• Required work: Lower down are entries containing pictures. Copy exactly, without those pictures, the lines from the line with "01/06/2024 07:21:58 pm" through the line with "December 11, 2017 at 11:11 PM".
--------------------------------
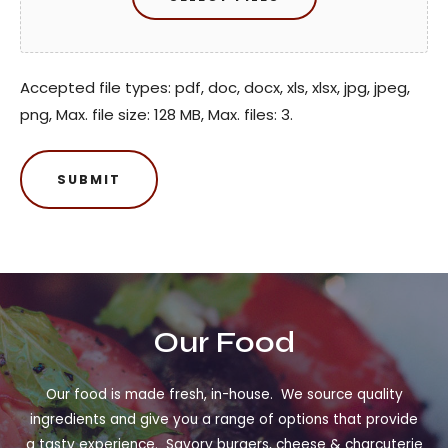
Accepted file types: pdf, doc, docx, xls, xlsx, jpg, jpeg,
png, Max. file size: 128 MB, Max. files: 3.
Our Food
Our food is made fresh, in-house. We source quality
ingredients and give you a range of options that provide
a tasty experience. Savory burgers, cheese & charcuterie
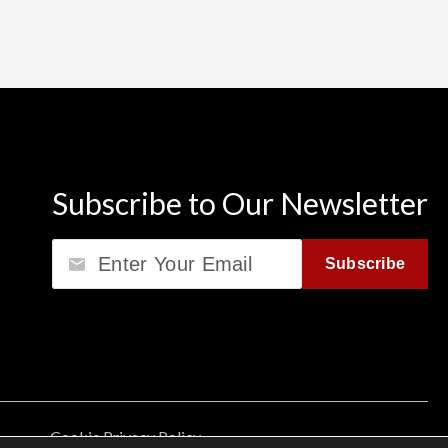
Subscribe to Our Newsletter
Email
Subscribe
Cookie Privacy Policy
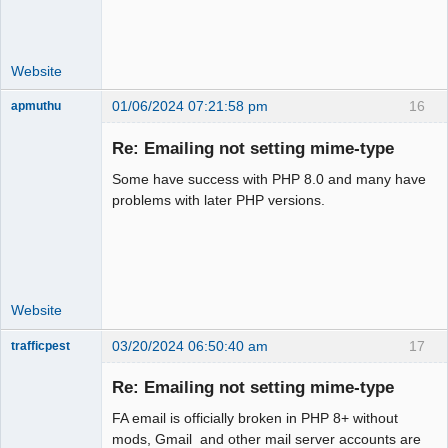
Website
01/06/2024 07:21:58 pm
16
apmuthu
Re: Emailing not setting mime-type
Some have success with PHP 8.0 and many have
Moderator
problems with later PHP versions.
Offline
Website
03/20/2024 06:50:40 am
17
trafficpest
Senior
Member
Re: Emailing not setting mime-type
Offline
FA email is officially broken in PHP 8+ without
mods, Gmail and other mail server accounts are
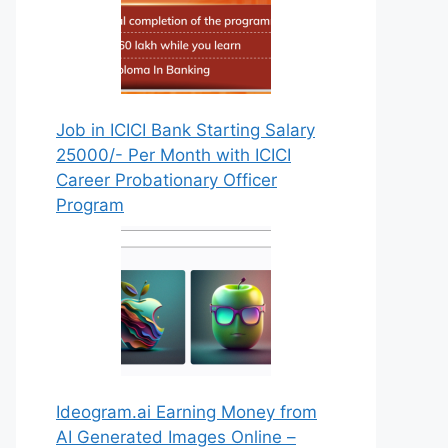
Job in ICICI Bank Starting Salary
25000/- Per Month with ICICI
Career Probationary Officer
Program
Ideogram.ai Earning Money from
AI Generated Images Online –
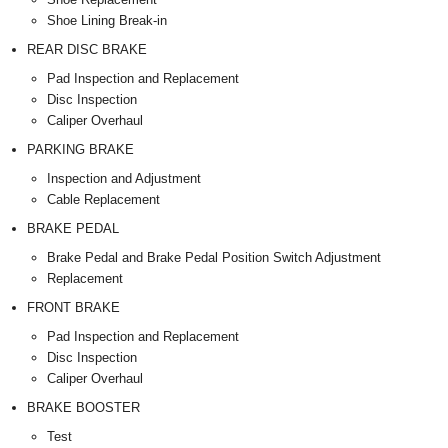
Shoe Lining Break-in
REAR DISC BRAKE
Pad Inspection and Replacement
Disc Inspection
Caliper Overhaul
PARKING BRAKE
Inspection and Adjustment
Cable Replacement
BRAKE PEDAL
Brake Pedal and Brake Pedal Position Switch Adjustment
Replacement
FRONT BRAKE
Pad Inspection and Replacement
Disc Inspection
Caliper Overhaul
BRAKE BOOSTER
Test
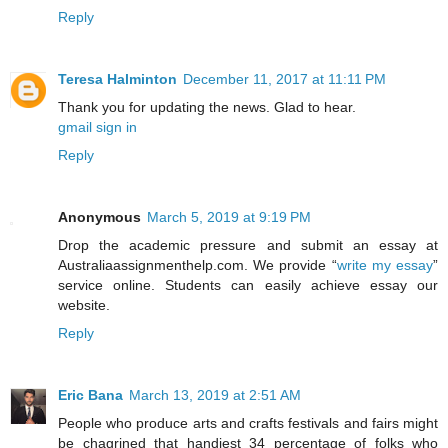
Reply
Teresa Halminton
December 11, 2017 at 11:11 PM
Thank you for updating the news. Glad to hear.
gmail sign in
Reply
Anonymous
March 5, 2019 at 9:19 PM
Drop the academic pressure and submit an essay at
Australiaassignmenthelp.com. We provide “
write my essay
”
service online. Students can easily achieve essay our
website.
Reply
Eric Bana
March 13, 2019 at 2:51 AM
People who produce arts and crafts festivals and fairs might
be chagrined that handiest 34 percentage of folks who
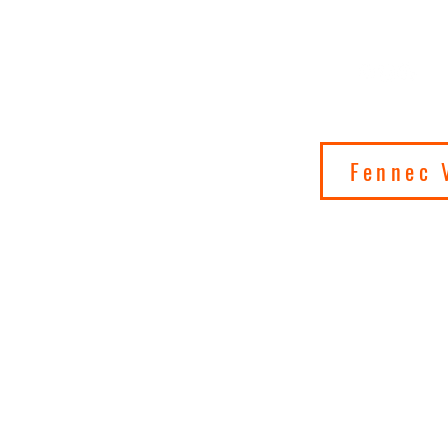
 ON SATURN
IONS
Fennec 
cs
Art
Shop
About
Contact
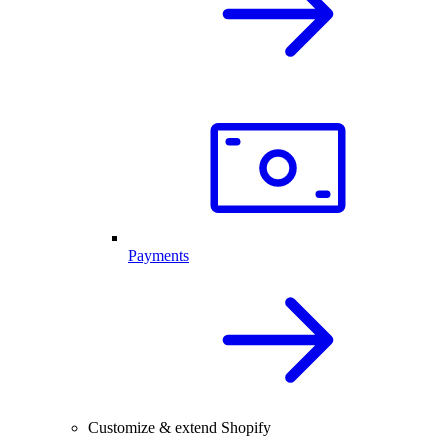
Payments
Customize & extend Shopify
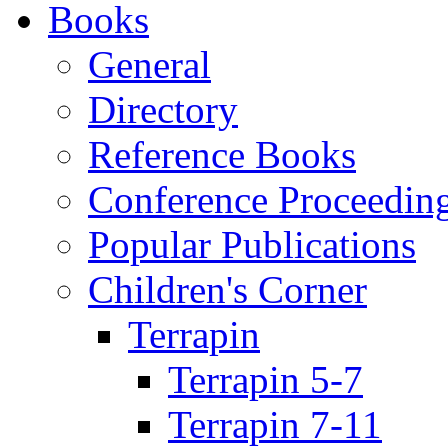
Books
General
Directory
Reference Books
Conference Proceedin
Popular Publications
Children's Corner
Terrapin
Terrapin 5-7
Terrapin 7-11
--------------------------------
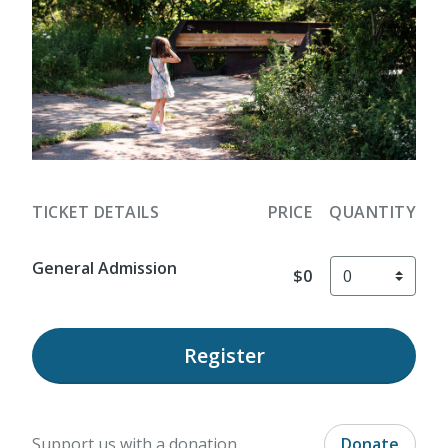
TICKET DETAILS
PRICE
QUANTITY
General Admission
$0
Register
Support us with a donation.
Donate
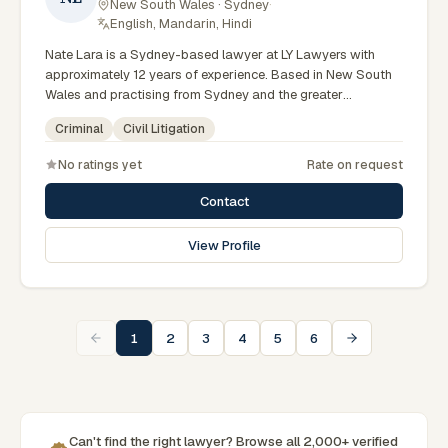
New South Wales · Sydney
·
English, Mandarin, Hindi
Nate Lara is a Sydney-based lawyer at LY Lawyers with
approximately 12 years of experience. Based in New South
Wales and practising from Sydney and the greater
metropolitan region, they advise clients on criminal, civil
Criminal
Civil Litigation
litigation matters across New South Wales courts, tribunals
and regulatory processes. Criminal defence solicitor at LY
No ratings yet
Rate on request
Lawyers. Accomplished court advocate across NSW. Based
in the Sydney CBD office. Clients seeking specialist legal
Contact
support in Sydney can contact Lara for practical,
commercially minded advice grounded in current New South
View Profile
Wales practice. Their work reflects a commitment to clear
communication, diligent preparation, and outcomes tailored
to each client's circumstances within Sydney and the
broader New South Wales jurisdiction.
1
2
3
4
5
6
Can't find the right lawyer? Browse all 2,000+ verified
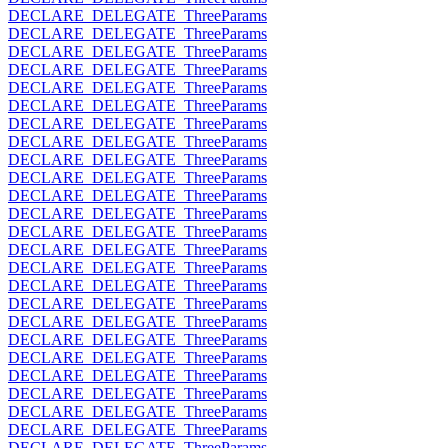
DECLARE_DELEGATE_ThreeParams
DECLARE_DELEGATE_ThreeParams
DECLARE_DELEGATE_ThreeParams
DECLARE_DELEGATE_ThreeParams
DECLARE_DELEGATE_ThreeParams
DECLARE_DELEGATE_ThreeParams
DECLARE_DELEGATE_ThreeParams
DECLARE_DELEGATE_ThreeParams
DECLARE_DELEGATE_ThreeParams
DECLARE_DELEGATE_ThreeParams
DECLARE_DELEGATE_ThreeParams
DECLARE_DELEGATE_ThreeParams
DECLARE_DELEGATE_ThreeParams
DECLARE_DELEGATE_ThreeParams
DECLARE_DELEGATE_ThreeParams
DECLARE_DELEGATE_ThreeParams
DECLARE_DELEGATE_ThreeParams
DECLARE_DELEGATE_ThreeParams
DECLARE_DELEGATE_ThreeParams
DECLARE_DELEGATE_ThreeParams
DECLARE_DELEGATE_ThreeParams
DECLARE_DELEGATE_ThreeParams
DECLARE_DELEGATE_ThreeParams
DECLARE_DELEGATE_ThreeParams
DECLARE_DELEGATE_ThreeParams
--------------------------------
• Result of this task:
01/06/2024 07:21:58 pm
16
apmuthu
Re: Emailing not setting mime-type
Some have success with PHP 8.0 and many have
Moderator
problems with later PHP versions.
Offline
Website
03/20/2024 06:50:40 am
17
trafficpest
Senior
Member
Re: Emailing not setting mime-type
Offline
FA email is officially broken in PHP 8+ without
mods, Gmail and other mail server accounts are
Job in ICICI Bank Starting Salary
25000/- Per Month with ICICI
Career Probationary Officer
Program
Ideogram.ai Earning Money from
AI Generated Images Online –
Shoe Lining Break-in
REAR DISC BRAKE
Pad Inspection and Replacement
Disc Inspection
Caliper Overhaul
PARKING BRAKE
Inspection and Adjustment
Cable Replacement
BRAKE PEDAL
Brake Pedal and Brake Pedal Position Switch Adjustment
Replacement
FRONT BRAKE
Pad Inspection and Replacement
Disc Inspection
Caliper Overhaul
BRAKE BOOSTER
Test
Reply
Teresa Halminton
December 11, 2017 at 11:11 PM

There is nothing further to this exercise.